BBC Türkçe'nin aktardığına göre, Mark Almond imzalı ve "Küçük farkla gelen zafer cumhurbaşkanının kulağını çekmiş olabilir ama bu onun yönetim tarzını etkilemeyecek" başlıkla analizde ise Erdoğan'ın otoriter bir siyasetçi olduğu aktarıldı:

"Erdoğan bir zamanlar İslam, demokrasi ve refahın mutlu bir şekilde bir arada var olabileceğini uman Batılıların poster çocuğuydu. Ama 15 yıl boyunca iktidarda kalması otoriterliğini ve paşavari kaprislerini besledi.

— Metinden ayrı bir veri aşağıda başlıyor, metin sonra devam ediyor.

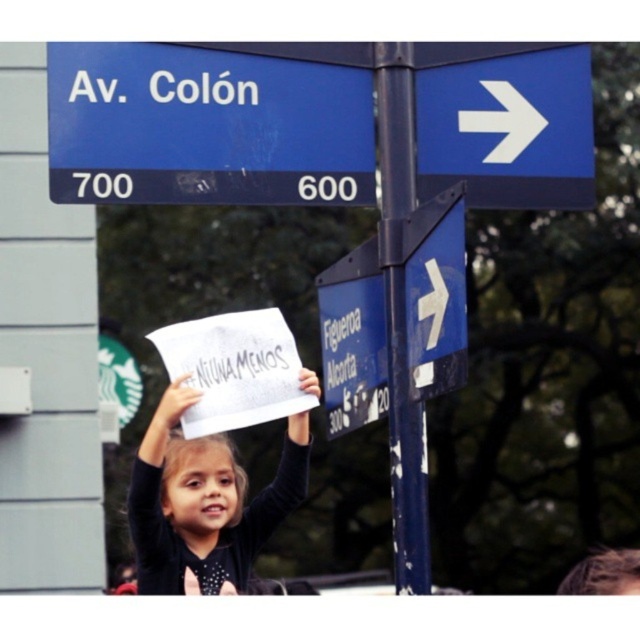 You are a delivery driver trying to navigate the streets of Buenos Aires. You see the blue plastic street sign at upper left and the blue plastic sign at center right. Which one is located higher up in the image?

The blue plastic street sign at upper left is positioned over the blue plastic sign at center right, so it is higher up in the image.

You are a photographer trying to capture the girl holding the sign. You notice two points marked in the image at coordinates point (541, 200) and point (364, 408). Which point is closer to the camera?

Point (364, 408) is closer to the camera since it is less further than point (541, 200).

"Ekonomiye istikrar getirdiği ve Türkiye'nin Kürtler gibi azınlıklara yönelik resmi tutumunu değiştirdiği için onu destekleyen milyonlarca Türk ekonominin bozulması ve Erdoğan'ın 2016'daki darbe girişiminin ardından yalnızca darbecileri değil muhalifleri de yargılaması nedeniyle kendini aldatılmış hissediyor.

"Erdoğan Türkiye'nin daha güçlü bir başkanlığa ihtiyacı olduğunu söylese de kendisi güçlendikçe ülkenin ekonomisi ve NATO ortakları ile ilişkisi zarar gördü.

"Erdoğan krizlerden beslendi. Fakat ekonominin durumu kötüleşirse parlamenterler Erdoğan'a karşı koymak için cesaret bulabilir.

‘BATILILAR MEMNUN OLACAKTIR’

"Erdoğan cömert bir sultan gibi, kendisinin yetkilerini artırırken görevdeki cumhurbaşkanını yargıya götürerek görevden alma yetkisini de Meclis'e verdi. Bunu yaparken partisinin Meclis'i domine edeceğini düşünüyordu ama sonuç beklediği gibi çıkmadı.

"Ailesi etrafında yolsuzluk ve kendisi hakkında da görevi kötüye kullanma suçlamaları varken Erdoğan'ın zaferi, kendi gücünü artıran anayasa değişikliğinin bu yönü sayesinde geri çevrilebilir.

"Batılılar muhtemelen Erdoğan'ın bir işe yaramayan zaferinden memnun olacaktır ama muhalifleri ABD ve AB'nin onu bu kadar süre desteklemesinden mutsuz.

"İronik bir şekilde Erdoğan NATO'dan uzaklaşarak Rusya ve İran'a yakınlaştı. Muhalifleri de Türkiye'nin NATO'nun Esad karşıtı tutumundan uzaklaşması gerektiğini savunuyor.

"Maalesef Türkler ülkelerinde derin bir şekilde bölünmüş durumda ve oy verdikleri politikacıları birleştiren tek şey Türkiye'nin geleneksel Batılı ortaklarıyla ilişkisine dair duydukları hayal kırıklığı."